HOWTO: Use Direct Web Remoting (DWR) with Spring Framework and Java5 Annotations

Posted in Java, Web Development at 12:20 am by skoobi

DWR is an Open Source Java library that allows to write AJAX-enabled Web Sites. Since the “AJAX” term is used to to describe pretty much anything from rich Web User Interfaces to auto-completing combo boxes to asynchronous communication between the web client and the server, here is a more technical introduction that explains what DWR allows to do :

DWR is basically a Remote Method Invocation framework that allows to “export” server-side Java Objects to the javascript-enabled web client thanks to a transparent communication layer that dynamically (at runtime) generates the client stubs. So, in other terms, You have server side Java methods that you want to run from the client. DWR takes these classes/methods and provides you with a javascript file (generated on-the-fly) that provides javascript classes/methods that once called, will handle all the method calls, marshalling/unmarshalling, etc..

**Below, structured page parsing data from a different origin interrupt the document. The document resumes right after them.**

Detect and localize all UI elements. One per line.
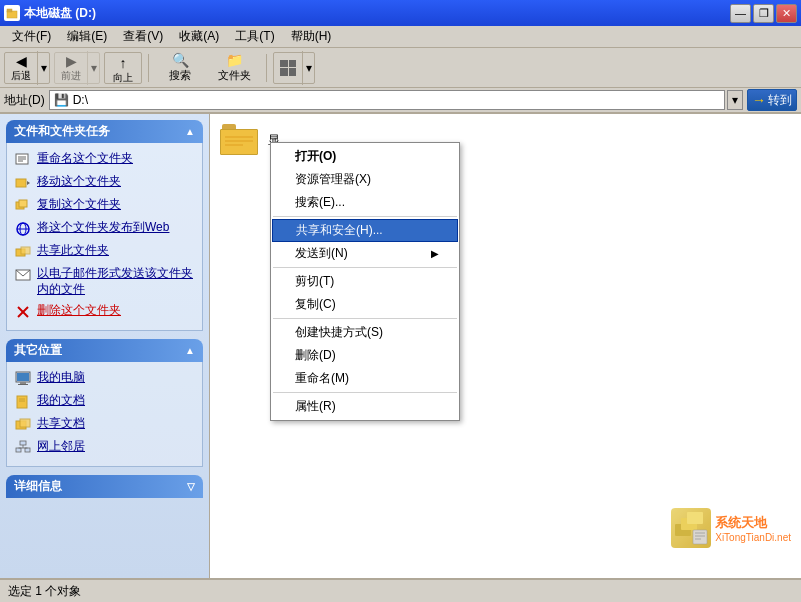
forward-dropdown[interactable]: ▾ [87,51,99,85]
ctx-copy-label: 复制(C) [295,296,336,313]
my-computer-label: 我的电脑 [37,370,85,386]
folders-button[interactable]: 📁 文件夹 [209,51,260,85]
ctx-open[interactable]: 打开(O) [271,145,459,168]
address-dropdown[interactable]: ▾ [727,90,743,110]
details-header[interactable]: 详细信息 ▽ [6,475,203,498]
menu-view[interactable]: 查看(V) [115,26,171,47]
ctx-delete-label: 删除(D) [295,347,336,364]
other-places-chevron: ▲ [185,345,195,356]
ctx-search[interactable]: 搜索(E)... [271,191,459,214]
menu-help[interactable]: 帮助(H) [283,26,340,47]
svg-rect-6 [16,179,26,187]
email-icon [15,267,31,283]
watermark-icon [671,508,711,548]
share-task[interactable]: 共享此文件夹 [11,241,198,262]
svg-rect-26 [20,419,30,427]
ctx-delete[interactable]: 删除(D) [271,344,459,367]
rename-task[interactable]: 重命名这个文件夹 [11,149,198,170]
file-tasks-section: 文件和文件夹任务 ▲ 重命名这个文件夹 [6,120,203,331]
restore-button[interactable]: ❐ [753,4,774,23]
share-label: 共享此文件夹 [37,243,109,259]
watermark: 系统天地 XiTongTianDi.net [671,508,791,548]
move-label: 移动这个文件夹 [37,174,121,190]
ctx-sep-2 [273,267,457,268]
menu-favorites[interactable]: 收藏(A) [171,26,227,47]
ctx-properties-label: 属性(R) [295,398,336,415]
my-computer[interactable]: 我的电脑 [11,368,198,389]
menu-tools[interactable]: 工具(T) [227,26,282,47]
ctx-rename[interactable]: 重命名(M) [271,367,459,390]
menu-file[interactable]: 文件(F) [4,26,59,47]
views-button[interactable] [274,56,302,80]
file-tasks-chevron: ▲ [185,126,195,137]
ctx-share-security-label: 共享和安全(H)... [296,222,383,239]
ctx-copy[interactable]: 复制(C) [271,293,459,316]
context-menu: 打开(O) 资源管理器(X) 搜索(E)... 共享和安全(H)... 发送到(… [270,142,460,421]
back-dropdown[interactable]: ▾ [37,51,49,85]
folders-icon: 📁 [226,52,243,68]
minimize-button[interactable]: — [730,4,751,23]
ctx-open-label: 打开(O) [295,148,336,165]
folders-label: 文件夹 [218,68,251,83]
forward-button[interactable]: ▶ 前进 [55,51,87,85]
address-value: D:\ [73,93,88,107]
search-button[interactable]: 🔍 搜索 [155,51,205,85]
title-bar-left: 本地磁盘 (D:) [4,5,96,22]
svg-rect-34 [687,512,703,524]
forward-nav: ▶ 前进 ▾ [54,52,100,84]
delete-task[interactable]: 删除这个文件夹 [11,301,198,322]
ctx-sendto[interactable]: 发送到(N) ▶ [271,242,459,265]
other-places-body: 我的电脑 我的文档 [6,362,203,467]
ctx-sep-1 [273,216,457,217]
svg-rect-21 [18,384,28,385]
network-icon [15,440,31,456]
ctx-cut[interactable]: 剪切(T) [271,270,459,293]
menu-edit[interactable]: 编辑(E) [59,26,115,47]
my-documents[interactable]: 我的文档 [11,391,198,412]
other-places-title: 其它位置 [14,342,62,359]
svg-marker-7 [27,181,30,185]
ctx-explorer-label: 资源管理器(X) [295,171,371,188]
window-title: 本地磁盘 (D:) [24,5,96,22]
status-bar: 选定 1 个对象 [0,578,801,602]
folder-item[interactable] [220,124,260,156]
rename-label: 重命名这个文件夹 [37,151,133,167]
svg-rect-29 [25,448,30,452]
search-label: 搜索 [169,68,191,83]
svg-rect-27 [20,441,26,445]
goto-arrow-icon: → [752,92,766,108]
address-label: 地址(D) [4,92,45,109]
shareddocs-icon [15,417,31,433]
up-button[interactable]: ↑ 向上 [104,52,142,84]
toolbar-sep-1 [148,54,149,82]
views-nav: ▾ [273,52,315,84]
forward-label: 前进 [61,69,81,83]
move-task[interactable]: 移动这个文件夹 [11,172,198,193]
rename-icon [15,152,31,168]
my-documents-label: 我的文档 [37,393,85,409]
copy-task[interactable]: 复制这个文件夹 [11,195,198,216]
file-tasks-header[interactable]: 文件和文件夹任务 ▲ [6,120,203,143]
email-task[interactable]: 以电子邮件形式发送该文件夹内的文件 [11,264,198,299]
views-dropdown[interactable]: ▾ [302,51,314,85]
address-field[interactable]: 💾 D:\ [49,90,725,110]
svg-rect-22 [17,396,27,408]
ctx-properties[interactable]: 属性(R) [271,395,459,418]
svg-rect-35 [693,530,707,544]
delete-icon [15,304,31,320]
network-places[interactable]: 网上邻居 [11,437,198,458]
goto-button[interactable]: → 转到 [747,89,797,111]
close-button[interactable]: ✕ [776,4,797,23]
ctx-shortcut[interactable]: 创建快捷方式(S) [271,321,459,344]
ctx-explorer[interactable]: 资源管理器(X) [271,168,459,191]
ctx-share-security[interactable]: 共享和安全(H)... [272,219,458,242]
publish-label: 将这个文件夹发布到Web [37,220,169,236]
shared-docs[interactable]: 共享文档 [11,414,198,435]
copy-icon [15,198,31,214]
share-icon [15,244,31,260]
publish-task[interactable]: 将这个文件夹发布到Web [11,218,198,239]
address-bar: 地址(D) 💾 D:\ ▾ → 转到 [0,88,801,114]
other-places-header[interactable]: 其它位置 ▲ [6,339,203,362]
back-button[interactable]: ◀ 后退 [5,51,37,85]
ctx-sep-4 [273,392,457,393]
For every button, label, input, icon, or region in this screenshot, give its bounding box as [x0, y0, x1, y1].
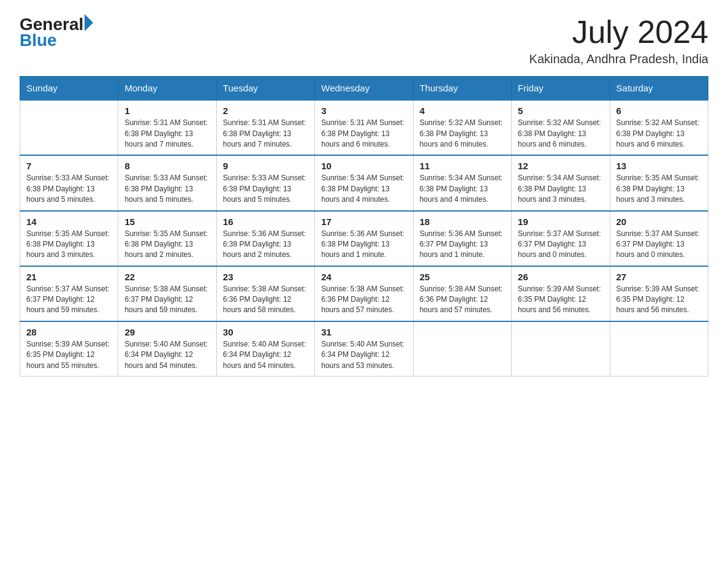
calendar-table: SundayMondayTuesdayWednesdayThursdayFrid…: [20, 76, 708, 377]
day-info: Sunrise: 5:34 AM Sunset: 6:38 PM Dayligh…: [321, 173, 406, 205]
day-info: Sunrise: 5:38 AM Sunset: 6:37 PM Dayligh…: [124, 284, 210, 316]
day-number: 28: [26, 327, 112, 337]
day-info: Sunrise: 5:35 AM Sunset: 6:38 PM Dayligh…: [124, 229, 210, 261]
weekday-header-tuesday: Tuesday: [216, 77, 314, 101]
day-info: Sunrise: 5:39 AM Sunset: 6:35 PM Dayligh…: [616, 284, 702, 316]
day-number: 19: [518, 216, 603, 227]
calendar-cell: 27Sunrise: 5:39 AM Sunset: 6:35 PM Dayli…: [610, 266, 708, 321]
day-number: 25: [420, 272, 505, 282]
calendar-cell: 1Sunrise: 5:31 AM Sunset: 6:38 PM Daylig…: [118, 100, 216, 155]
day-info: Sunrise: 5:35 AM Sunset: 6:38 PM Dayligh…: [616, 173, 702, 205]
calendar-cell: 11Sunrise: 5:34 AM Sunset: 6:38 PM Dayli…: [413, 155, 511, 210]
week-row-4: 21Sunrise: 5:37 AM Sunset: 6:37 PM Dayli…: [20, 266, 708, 321]
week-row-2: 7Sunrise: 5:33 AM Sunset: 6:38 PM Daylig…: [20, 155, 708, 210]
day-number: 18: [420, 216, 505, 227]
day-number: 26: [518, 272, 603, 282]
calendar-cell: 8Sunrise: 5:33 AM Sunset: 6:38 PM Daylig…: [118, 155, 216, 210]
day-info: Sunrise: 5:37 AM Sunset: 6:37 PM Dayligh…: [518, 229, 603, 261]
day-number: 1: [124, 105, 210, 116]
day-info: Sunrise: 5:32 AM Sunset: 6:38 PM Dayligh…: [616, 118, 702, 150]
weekday-header-sunday: Sunday: [20, 77, 118, 101]
day-number: 7: [26, 161, 112, 171]
calendar-cell: 6Sunrise: 5:32 AM Sunset: 6:38 PM Daylig…: [610, 100, 708, 155]
calendar-cell: 12Sunrise: 5:34 AM Sunset: 6:38 PM Dayli…: [512, 155, 610, 210]
day-info: Sunrise: 5:35 AM Sunset: 6:38 PM Dayligh…: [26, 229, 112, 261]
calendar-cell: 29Sunrise: 5:40 AM Sunset: 6:34 PM Dayli…: [118, 321, 216, 377]
day-number: 9: [223, 161, 308, 171]
calendar-cell: 2Sunrise: 5:31 AM Sunset: 6:38 PM Daylig…: [216, 100, 314, 155]
logo-blue-text: Blue: [20, 31, 93, 50]
weekday-header-wednesday: Wednesday: [315, 77, 413, 101]
day-info: Sunrise: 5:31 AM Sunset: 6:38 PM Dayligh…: [223, 118, 308, 150]
day-number: 13: [616, 161, 702, 171]
calendar-cell: 16Sunrise: 5:36 AM Sunset: 6:38 PM Dayli…: [216, 211, 314, 266]
day-info: Sunrise: 5:37 AM Sunset: 6:37 PM Dayligh…: [26, 284, 112, 316]
day-info: Sunrise: 5:38 AM Sunset: 6:36 PM Dayligh…: [223, 284, 308, 316]
day-info: Sunrise: 5:36 AM Sunset: 6:38 PM Dayligh…: [223, 229, 308, 261]
day-number: 29: [124, 327, 210, 337]
calendar-cell: 10Sunrise: 5:34 AM Sunset: 6:38 PM Dayli…: [315, 155, 413, 210]
calendar-cell: 30Sunrise: 5:40 AM Sunset: 6:34 PM Dayli…: [216, 321, 314, 377]
calendar-cell: 4Sunrise: 5:32 AM Sunset: 6:38 PM Daylig…: [413, 100, 511, 155]
calendar-cell: 19Sunrise: 5:37 AM Sunset: 6:37 PM Dayli…: [512, 211, 610, 266]
page-header: General Blue July 2024 Kakinada, Andhra …: [20, 15, 708, 66]
calendar-cell: 9Sunrise: 5:33 AM Sunset: 6:38 PM Daylig…: [216, 155, 314, 210]
day-info: Sunrise: 5:38 AM Sunset: 6:36 PM Dayligh…: [420, 284, 505, 316]
day-number: 8: [124, 161, 210, 171]
day-number: 2: [223, 105, 308, 116]
logo-triangle-icon: [85, 14, 93, 31]
weekday-header-saturday: Saturday: [610, 77, 708, 101]
day-info: Sunrise: 5:36 AM Sunset: 6:37 PM Dayligh…: [420, 229, 505, 261]
calendar-cell: 28Sunrise: 5:39 AM Sunset: 6:35 PM Dayli…: [20, 321, 118, 377]
calendar-cell: [512, 321, 610, 377]
day-number: 22: [124, 272, 210, 282]
logo: General Blue: [20, 15, 93, 50]
week-row-1: 1Sunrise: 5:31 AM Sunset: 6:38 PM Daylig…: [20, 100, 708, 155]
month-title: July 2024: [529, 15, 708, 50]
calendar-cell: 20Sunrise: 5:37 AM Sunset: 6:37 PM Dayli…: [610, 211, 708, 266]
day-info: Sunrise: 5:40 AM Sunset: 6:34 PM Dayligh…: [124, 339, 210, 371]
day-info: Sunrise: 5:39 AM Sunset: 6:35 PM Dayligh…: [26, 339, 112, 371]
calendar-cell: 26Sunrise: 5:39 AM Sunset: 6:35 PM Dayli…: [512, 266, 610, 321]
calendar-cell: [20, 100, 118, 155]
day-number: 15: [124, 216, 210, 227]
calendar-cell: 22Sunrise: 5:38 AM Sunset: 6:37 PM Dayli…: [118, 266, 216, 321]
day-info: Sunrise: 5:33 AM Sunset: 6:38 PM Dayligh…: [124, 173, 210, 205]
day-info: Sunrise: 5:32 AM Sunset: 6:38 PM Dayligh…: [420, 118, 505, 150]
title-block: July 2024 Kakinada, Andhra Pradesh, Indi…: [529, 15, 708, 66]
day-number: 12: [518, 161, 603, 171]
weekday-header-thursday: Thursday: [413, 77, 511, 101]
day-number: 16: [223, 216, 308, 227]
day-number: 14: [26, 216, 112, 227]
day-number: 24: [321, 272, 406, 282]
day-number: 4: [420, 105, 505, 116]
day-info: Sunrise: 5:32 AM Sunset: 6:38 PM Dayligh…: [518, 118, 603, 150]
day-number: 3: [321, 105, 406, 116]
day-info: Sunrise: 5:37 AM Sunset: 6:37 PM Dayligh…: [616, 229, 702, 261]
day-number: 27: [616, 272, 702, 282]
calendar-cell: 14Sunrise: 5:35 AM Sunset: 6:38 PM Dayli…: [20, 211, 118, 266]
day-info: Sunrise: 5:34 AM Sunset: 6:38 PM Dayligh…: [420, 173, 505, 205]
calendar-cell: 31Sunrise: 5:40 AM Sunset: 6:34 PM Dayli…: [315, 321, 413, 377]
day-info: Sunrise: 5:31 AM Sunset: 6:38 PM Dayligh…: [321, 118, 406, 150]
location-title: Kakinada, Andhra Pradesh, India: [529, 52, 708, 66]
calendar-cell: 7Sunrise: 5:33 AM Sunset: 6:38 PM Daylig…: [20, 155, 118, 210]
calendar-cell: 17Sunrise: 5:36 AM Sunset: 6:38 PM Dayli…: [315, 211, 413, 266]
week-row-5: 28Sunrise: 5:39 AM Sunset: 6:35 PM Dayli…: [20, 321, 708, 377]
weekday-header-monday: Monday: [118, 77, 216, 101]
weekday-header-row: SundayMondayTuesdayWednesdayThursdayFrid…: [20, 77, 708, 101]
day-number: 21: [26, 272, 112, 282]
day-info: Sunrise: 5:40 AM Sunset: 6:34 PM Dayligh…: [223, 339, 308, 371]
calendar-cell: 15Sunrise: 5:35 AM Sunset: 6:38 PM Dayli…: [118, 211, 216, 266]
day-number: 23: [223, 272, 308, 282]
calendar-cell: [610, 321, 708, 377]
day-info: Sunrise: 5:39 AM Sunset: 6:35 PM Dayligh…: [518, 284, 603, 316]
day-number: 6: [616, 105, 702, 116]
calendar-cell: 25Sunrise: 5:38 AM Sunset: 6:36 PM Dayli…: [413, 266, 511, 321]
day-info: Sunrise: 5:31 AM Sunset: 6:38 PM Dayligh…: [124, 118, 210, 150]
day-number: 5: [518, 105, 603, 116]
calendar-cell: 21Sunrise: 5:37 AM Sunset: 6:37 PM Dayli…: [20, 266, 118, 321]
day-number: 30: [223, 327, 308, 337]
day-info: Sunrise: 5:33 AM Sunset: 6:38 PM Dayligh…: [223, 173, 308, 205]
day-number: 31: [321, 327, 406, 337]
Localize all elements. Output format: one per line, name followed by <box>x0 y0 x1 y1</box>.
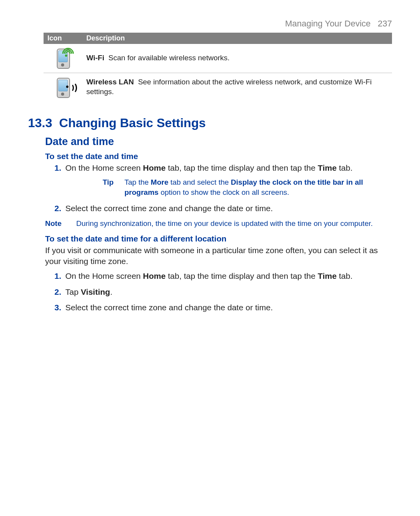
note-block: Note During synchronization, the time on… <box>45 219 392 229</box>
step-1: 1. On the Home screen Home tab, tap the … <box>54 163 392 198</box>
step-number: 2. <box>54 287 61 297</box>
icon-description-table: Icon Description Wi-Fi Scan for availabl… <box>44 33 392 102</box>
desc-wifi: Scan for available wireless networks. <box>108 54 230 62</box>
column-header-icon: Icon <box>44 33 82 44</box>
procedure-heading-1: To set the date and time <box>45 152 392 161</box>
page-number: 237 <box>378 19 392 28</box>
intro-paragraph: If you visit or communicate with someone… <box>45 245 392 267</box>
running-header: Managing Your Device 237 <box>28 19 392 29</box>
subsection-title: Date and time <box>45 136 392 148</box>
section-number: 13.3 <box>28 116 52 130</box>
tip-block: Tip Tap the More tab and select the Disp… <box>103 177 392 197</box>
step-number: 1. <box>54 271 61 282</box>
steps-list-2: 1. On the Home screen Home tab, tap the … <box>54 271 392 313</box>
note-label: Note <box>45 219 76 229</box>
note-content: During synchronization, the time on your… <box>76 219 392 229</box>
tip-content: Tap the More tab and select the Display … <box>124 177 392 197</box>
step-3: 3. Select the correct time zone and chan… <box>54 302 392 313</box>
section-title-text: Changing Basic Settings <box>59 116 206 130</box>
chapter-name: Managing Your Device <box>285 19 371 28</box>
section-title: 13.3 Changing Basic Settings <box>28 116 392 130</box>
step-2: 2. Tap Visiting. <box>54 287 392 297</box>
table-row: Wi-Fi Scan for available wireless networ… <box>44 44 392 73</box>
term-wifi: Wi-Fi <box>86 54 104 62</box>
icon-cell <box>44 73 82 102</box>
step-number: 2. <box>54 203 61 214</box>
step-1: 1. On the Home screen Home tab, tap the … <box>54 271 392 282</box>
pda-wifi-icon <box>55 48 71 68</box>
tip-label: Tip <box>103 177 124 197</box>
term-wlan: Wireless LAN <box>86 78 134 86</box>
step-number: 3. <box>54 302 61 313</box>
pda-wireless-lan-icon <box>55 77 71 97</box>
column-header-description: Description <box>82 33 392 44</box>
step-2: 2. Select the correct time zone and chan… <box>54 203 392 214</box>
description-cell: Wi-Fi Scan for available wireless networ… <box>82 44 392 73</box>
steps-list-1: 1. On the Home screen Home tab, tap the … <box>54 163 392 214</box>
description-cell: Wireless LAN See information about the a… <box>82 73 392 102</box>
step-number: 1. <box>54 163 61 173</box>
table-row: Wireless LAN See information about the a… <box>44 73 392 102</box>
procedure-heading-2: To set the date and time for a different… <box>45 234 392 243</box>
page: Managing Your Device 237 Icon Descriptio… <box>0 0 420 341</box>
icon-cell <box>44 44 82 73</box>
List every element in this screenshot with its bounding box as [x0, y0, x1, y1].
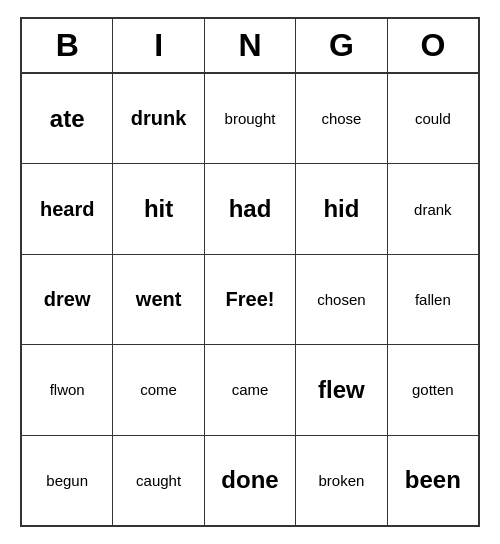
bingo-cell-4-0: begun	[22, 436, 113, 525]
bingo-body: atedrunkbroughtchosecouldheardhithadhidd…	[22, 74, 478, 525]
cell-text-2-2: Free!	[226, 288, 275, 311]
bingo-row-2: drewwentFree!chosenfallen	[22, 255, 478, 345]
cell-text-0-2: brought	[225, 110, 276, 127]
cell-text-4-3: broken	[318, 472, 364, 489]
bingo-cell-1-4: drank	[388, 164, 478, 253]
cell-text-2-3: chosen	[317, 291, 365, 308]
cell-text-3-4: gotten	[412, 381, 454, 398]
cell-text-1-0: heard	[40, 198, 94, 221]
bingo-header: BINGO	[22, 19, 478, 74]
bingo-cell-4-3: broken	[296, 436, 387, 525]
header-cell-N: N	[205, 19, 296, 72]
bingo-cell-3-0: flwon	[22, 345, 113, 434]
cell-text-1-1: hit	[144, 195, 173, 223]
bingo-cell-0-3: chose	[296, 74, 387, 163]
cell-text-4-1: caught	[136, 472, 181, 489]
bingo-cell-3-1: come	[113, 345, 204, 434]
cell-text-0-0: ate	[50, 105, 85, 133]
bingo-cell-3-4: gotten	[388, 345, 478, 434]
bingo-row-1: heardhithadhiddrank	[22, 164, 478, 254]
bingo-card: BINGO atedrunkbroughtchosecouldheardhith…	[20, 17, 480, 527]
header-cell-B: B	[22, 19, 113, 72]
bingo-cell-1-1: hit	[113, 164, 204, 253]
bingo-cell-4-1: caught	[113, 436, 204, 525]
cell-text-2-1: went	[136, 288, 182, 311]
bingo-cell-0-2: brought	[205, 74, 296, 163]
cell-text-4-4: been	[405, 466, 461, 494]
bingo-cell-2-1: went	[113, 255, 204, 344]
bingo-cell-4-2: done	[205, 436, 296, 525]
bingo-cell-3-2: came	[205, 345, 296, 434]
cell-text-0-3: chose	[321, 110, 361, 127]
bingo-cell-3-3: flew	[296, 345, 387, 434]
bingo-row-0: atedrunkbroughtchosecould	[22, 74, 478, 164]
bingo-cell-2-2: Free!	[205, 255, 296, 344]
cell-text-4-0: begun	[46, 472, 88, 489]
header-cell-G: G	[296, 19, 387, 72]
bingo-row-3: flwoncomecameflewgotten	[22, 345, 478, 435]
cell-text-1-3: hid	[323, 195, 359, 223]
bingo-cell-2-4: fallen	[388, 255, 478, 344]
cell-text-1-2: had	[229, 195, 272, 223]
header-cell-O: O	[388, 19, 478, 72]
cell-text-3-3: flew	[318, 376, 365, 404]
bingo-cell-0-0: ate	[22, 74, 113, 163]
bingo-cell-0-4: could	[388, 74, 478, 163]
cell-text-0-1: drunk	[131, 107, 187, 130]
bingo-row-4: beguncaughtdonebrokenbeen	[22, 436, 478, 525]
bingo-cell-0-1: drunk	[113, 74, 204, 163]
cell-text-2-4: fallen	[415, 291, 451, 308]
bingo-cell-2-3: chosen	[296, 255, 387, 344]
cell-text-1-4: drank	[414, 201, 452, 218]
header-cell-I: I	[113, 19, 204, 72]
cell-text-2-0: drew	[44, 288, 91, 311]
bingo-cell-1-0: heard	[22, 164, 113, 253]
cell-text-3-2: came	[232, 381, 269, 398]
bingo-cell-4-4: been	[388, 436, 478, 525]
bingo-cell-1-3: hid	[296, 164, 387, 253]
bingo-cell-2-0: drew	[22, 255, 113, 344]
cell-text-3-0: flwon	[50, 381, 85, 398]
cell-text-0-4: could	[415, 110, 451, 127]
cell-text-3-1: come	[140, 381, 177, 398]
bingo-cell-1-2: had	[205, 164, 296, 253]
cell-text-4-2: done	[221, 466, 278, 494]
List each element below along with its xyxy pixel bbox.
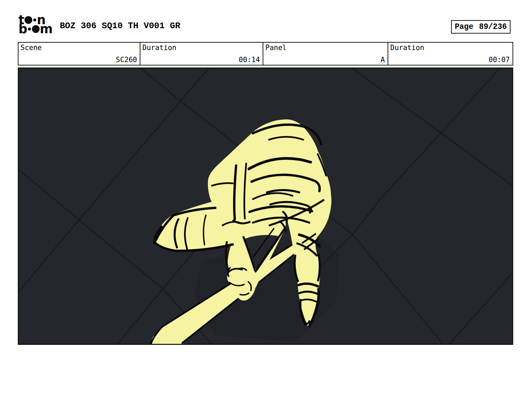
scene-cell: Scene SC260 <box>18 43 140 65</box>
page-value: 89/236 <box>479 22 507 31</box>
page-label: Page <box>455 22 473 31</box>
scene-value: SC260 <box>116 56 137 64</box>
panel-info-table: Scene SC260 Duration 00:14 Panel A Durat… <box>18 42 513 65</box>
storyboard-panel-image <box>18 67 513 345</box>
project-title: BOZ 306 SQ10 TH V001 GR <box>60 21 180 31</box>
scene-label: Scene <box>20 44 42 52</box>
duration-label-2: Duration <box>390 44 424 52</box>
logo-row-boom: b m <box>18 24 62 34</box>
duration-label: Duration <box>142 44 176 52</box>
panel-duration-cell: Duration 00:07 <box>388 43 513 65</box>
logo-dot-icon <box>28 28 31 31</box>
page-number-box: Page 89/236 <box>451 20 511 34</box>
logo-letter: b <box>18 24 27 34</box>
duration-value: 00:14 <box>239 56 260 64</box>
panel-value: A <box>381 56 385 64</box>
duration-value-2: 00:07 <box>489 56 510 64</box>
storyboard-panel-drawing <box>18 67 513 345</box>
page-header: t n b m BOZ 306 SQ10 TH V001 GR Page 89/… <box>0 0 532 42</box>
panel-cell: Panel A <box>263 43 388 65</box>
toonboom-logo: t n b m <box>18 15 62 39</box>
panel-label: Panel <box>265 44 286 52</box>
logo-letter: m <box>40 24 53 34</box>
logo-dot-icon <box>32 25 40 33</box>
scene-duration-cell: Duration 00:14 <box>140 43 263 65</box>
storyboard-export-page: { "header": { "logo": { "chars": ["t", "… <box>0 0 532 411</box>
logo-dot-icon <box>33 18 36 21</box>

DWR does not provide any UI-abstraction layer. In order to create nifty graphics, you have to complement it with another framework like Dojo toolkit, or Script.aculo.us
Since the official documentation isn’t particularly clear on how to get DWR to work with Spring-managed beans and Java5 Annotations, here is a mini-HOWTO that completes it. (Anyone is free to use this HOWTO under any OSI-approved Open Source license). Nothing is easier to understand than a simple example, so we are going to create a Client Side Logger API that logs the events on the server-side thanks to Log4j. (A real-world example should use some abstraction layer like Commons-Logging , and should result in the creation of a backend to some of the popular Javascript logging frameworks, like Log4Javascript, instead of reinventing yet another logging API).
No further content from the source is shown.